The two main complaints about Android were exactly those addressed by Andy Rubin, head of the Android group, when he announced that Honeycomb would be sealed off from developers: fragmentation and subpar Android tablets. According to the report, 63 percent of those surveyed said Android device fragmentation is the platform's weakest spot, followed by subpar tablets (30 percent) and the overload of Android app stores (28 percent).

Now that the mighty is falling -- or has at least plateaued -- you might think that other platforms would experience a boon, but not quite. Nearly two-thirds of respondents said it's not possible for Microsoft, Research in Motion, HP, or Nokia to reverse momentum and compete with Apple and Google. In fact, Microsoft and RIM have both fallen below the 30 percentile: Windows Phone fell 7 points to 29 percent, and BlackBerry fell 11 points to 27 percent, the latter possibly related to negative feedback surrounding the BlackBerry PlayBook.

It's not all bad news, though.
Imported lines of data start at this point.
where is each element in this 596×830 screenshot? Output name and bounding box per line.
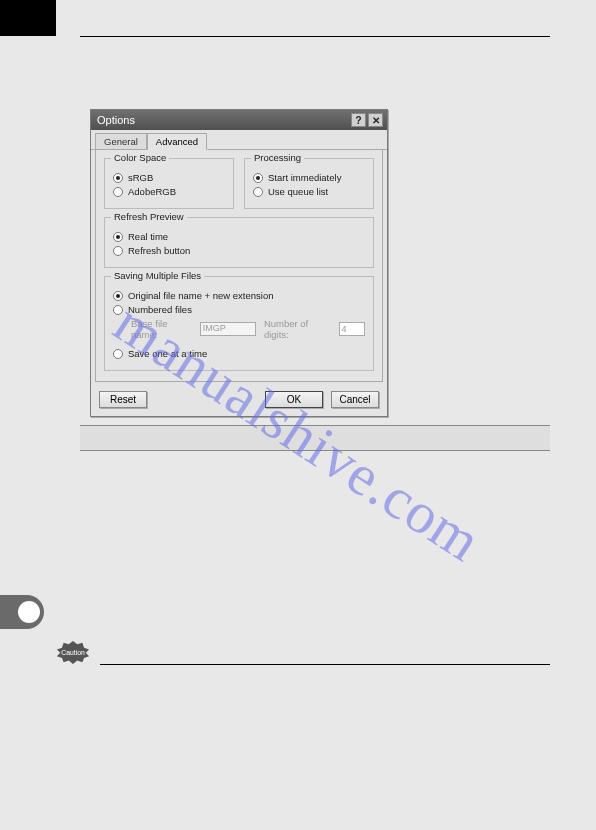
group-processing: Processing Start immediately Use queue l… [244,158,374,209]
tab-strip: General Advanced [91,130,387,150]
dialog-button-row: Reset OK Cancel [91,386,387,416]
tab-general[interactable]: General [95,133,147,149]
svg-text:Caution: Caution [61,649,85,656]
radio-refresh-button[interactable]: Refresh button [113,245,365,256]
ok-button[interactable]: OK [265,391,323,408]
radio-numbered[interactable]: Numbered files [113,304,365,315]
legend-refresh: Refresh Preview [111,211,187,222]
radio-label: Original file name + new extension [128,290,273,301]
radio-label: Save one at a time [128,348,207,359]
radio-icon [113,291,123,301]
radio-label: sRGB [128,172,153,183]
radio-start-immediately[interactable]: Start immediately [253,172,365,183]
radio-label: Use queue list [268,186,328,197]
memo-band [80,425,550,451]
radio-label: Real time [128,231,168,242]
dialog-titlebar[interactable]: Options ? ✕ [91,110,387,130]
legend-color-space: Color Space [111,152,169,163]
page-thumb-circle [18,601,40,623]
radio-use-queue[interactable]: Use queue list [253,186,365,197]
legend-processing: Processing [251,152,304,163]
cancel-button[interactable]: Cancel [331,391,379,408]
lower-rule [100,664,550,665]
radio-save-one[interactable]: Save one at a time [113,348,365,359]
radio-icon [113,173,123,183]
radio-adobergb[interactable]: AdobeRGB [113,186,225,197]
dialog-title: Options [97,114,135,126]
base-name-field[interactable]: IMGP [200,322,256,336]
radio-icon [113,305,123,315]
radio-icon [253,173,263,183]
radio-label: AdobeRGB [128,186,176,197]
digits-label: Number of digits: [264,318,331,340]
radio-label: Start immediately [268,172,341,183]
radio-label: Numbered files [128,304,192,315]
corner-tab [0,0,56,36]
page-thumb-tab [0,595,44,629]
radio-srgb[interactable]: sRGB [113,172,225,183]
radio-icon [253,187,263,197]
radio-real-time[interactable]: Real time [113,231,365,242]
top-rule [80,36,550,37]
tab-advanced[interactable]: Advanced [147,133,207,150]
radio-icon [113,232,123,242]
radio-original-name[interactable]: Original file name + new extension [113,290,365,301]
radio-icon [113,246,123,256]
group-refresh-preview: Refresh Preview Real time Refresh button [104,217,374,268]
group-saving: Saving Multiple Files Original file name… [104,276,374,371]
close-button[interactable]: ✕ [368,113,383,127]
tab-panel-advanced: Color Space sRGB AdobeRGB Processing Sta… [95,149,383,382]
help-button[interactable]: ? [351,113,366,127]
radio-icon [113,187,123,197]
reset-button[interactable]: Reset [99,391,147,408]
legend-saving: Saving Multiple Files [111,270,204,281]
base-name-label: Base file name: [131,318,192,340]
radio-label: Refresh button [128,245,190,256]
digits-stepper[interactable]: 4 [339,322,365,336]
radio-icon [113,349,123,359]
caution-icon: Caution [56,640,90,664]
page-body [80,36,550,37]
numbered-subrow: Base file name: IMGP Number of digits: 4 [131,318,365,340]
options-dialog: Options ? ✕ General Advanced Color Space… [90,109,388,417]
group-color-space: Color Space sRGB AdobeRGB [104,158,234,209]
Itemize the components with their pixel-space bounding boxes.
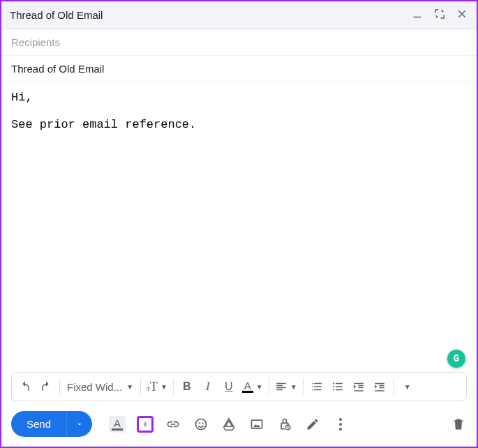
- redo-button[interactable]: [38, 380, 54, 393]
- send-group: Send: [11, 411, 92, 437]
- svg-point-3: [333, 389, 334, 390]
- more-options-button[interactable]: [332, 416, 349, 433]
- send-options-button[interactable]: [66, 411, 92, 437]
- paperclip-icon: [142, 417, 148, 431]
- separator: [140, 378, 141, 395]
- indent-more-button[interactable]: [372, 380, 387, 393]
- body-line: See prior email reference.: [11, 118, 467, 131]
- svg-point-1: [333, 382, 334, 384]
- numbered-list-button[interactable]: [309, 380, 324, 393]
- insert-link-button[interactable]: [165, 416, 181, 433]
- window-controls: [411, 8, 468, 22]
- font-size-select[interactable]: тT ▼: [147, 380, 167, 394]
- body-line: Hi,: [11, 91, 467, 104]
- svg-point-4: [196, 419, 207, 429]
- svg-point-2: [333, 386, 334, 387]
- svg-point-5: [198, 422, 200, 424]
- indent-less-button[interactable]: [351, 380, 366, 393]
- chevron-down-icon: ▼: [404, 383, 411, 391]
- lock-clock-icon: [278, 417, 292, 431]
- underline-button[interactable]: U: [221, 380, 237, 393]
- font-family-select[interactable]: Fixed Wid... ▼: [66, 381, 135, 393]
- pen-icon: [306, 417, 320, 431]
- formatting-options-button[interactable]: A: [109, 416, 126, 433]
- grammarly-icon[interactable]: G: [447, 350, 465, 368]
- title-bar: Thread of Old Email: [1, 1, 477, 29]
- separator: [269, 378, 269, 395]
- formatting-toolbar: Fixed Wid... ▼ тT ▼ B I U A ▼ ▼: [11, 372, 467, 401]
- separator: [59, 378, 60, 395]
- subject-field[interactable]: Thread of Old Email: [1, 56, 477, 82]
- photo-icon: [250, 417, 264, 431]
- recipients-field[interactable]: Recipients: [1, 29, 477, 56]
- more-vert-icon: [339, 418, 342, 431]
- confidential-mode-button[interactable]: [276, 416, 293, 433]
- bold-button[interactable]: B: [179, 380, 195, 393]
- separator: [303, 378, 304, 395]
- bulleted-list-button[interactable]: [330, 380, 345, 393]
- trash-icon: [451, 417, 465, 431]
- insert-signature-button[interactable]: [304, 416, 321, 433]
- undo-button[interactable]: [17, 380, 33, 393]
- emoji-icon: [194, 417, 208, 431]
- close-icon[interactable]: [456, 8, 468, 22]
- chevron-down-icon: ▼: [256, 383, 263, 391]
- link-icon: [166, 417, 180, 431]
- more-formatting-button[interactable]: ▼: [399, 383, 414, 391]
- compose-window: Thread of Old Email Recipients Thread of…: [0, 0, 478, 448]
- action-icons: A: [109, 416, 467, 433]
- chevron-down-icon: ▼: [160, 383, 167, 391]
- text-color-button[interactable]: A ▼: [242, 380, 263, 393]
- drive-icon: [222, 417, 236, 431]
- align-button[interactable]: ▼: [275, 380, 297, 393]
- insert-emoji-button[interactable]: [193, 416, 209, 433]
- svg-rect-0: [414, 17, 421, 18]
- separator: [173, 378, 174, 395]
- insert-photo-button[interactable]: [248, 416, 265, 433]
- insert-drive-button[interactable]: [221, 416, 237, 433]
- svg-point-6: [202, 422, 203, 424]
- bottom-toolbar: Send A: [1, 404, 477, 447]
- message-body[interactable]: Hi, See prior email reference. G: [1, 82, 477, 372]
- discard-draft-button[interactable]: [450, 416, 467, 433]
- chevron-down-icon: ▼: [126, 383, 133, 391]
- minimize-icon[interactable]: [411, 8, 424, 22]
- fullscreen-icon[interactable]: [433, 8, 446, 22]
- window-title: Thread of Old Email: [10, 9, 411, 21]
- attach-file-button[interactable]: [137, 416, 154, 433]
- italic-button[interactable]: I: [200, 380, 216, 394]
- separator: [393, 378, 394, 395]
- send-button[interactable]: Send: [11, 411, 66, 437]
- chevron-down-icon: ▼: [290, 383, 297, 391]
Android just barely eked past the iPhone to become the most desired smartphone. Nielsen reported that in March, 31.1 percent of its survey respondents said an Android-powered smartphone would be their next purchase, and 30 percent said they wanted an iPhone.

Android and Apple have gone neck-in-neck in terms of market share for quite a while. Sometimes Android experiences a gain; sometimes it's quickly shot down by a different report claiming Apple's iPhone rules the roost. But if we're to assume that apps are one of a smartphone OS's biggest selling points, and Android's fragmentation has reached the breaking point, there's a decent chance that slow development could further damage Android's street cred.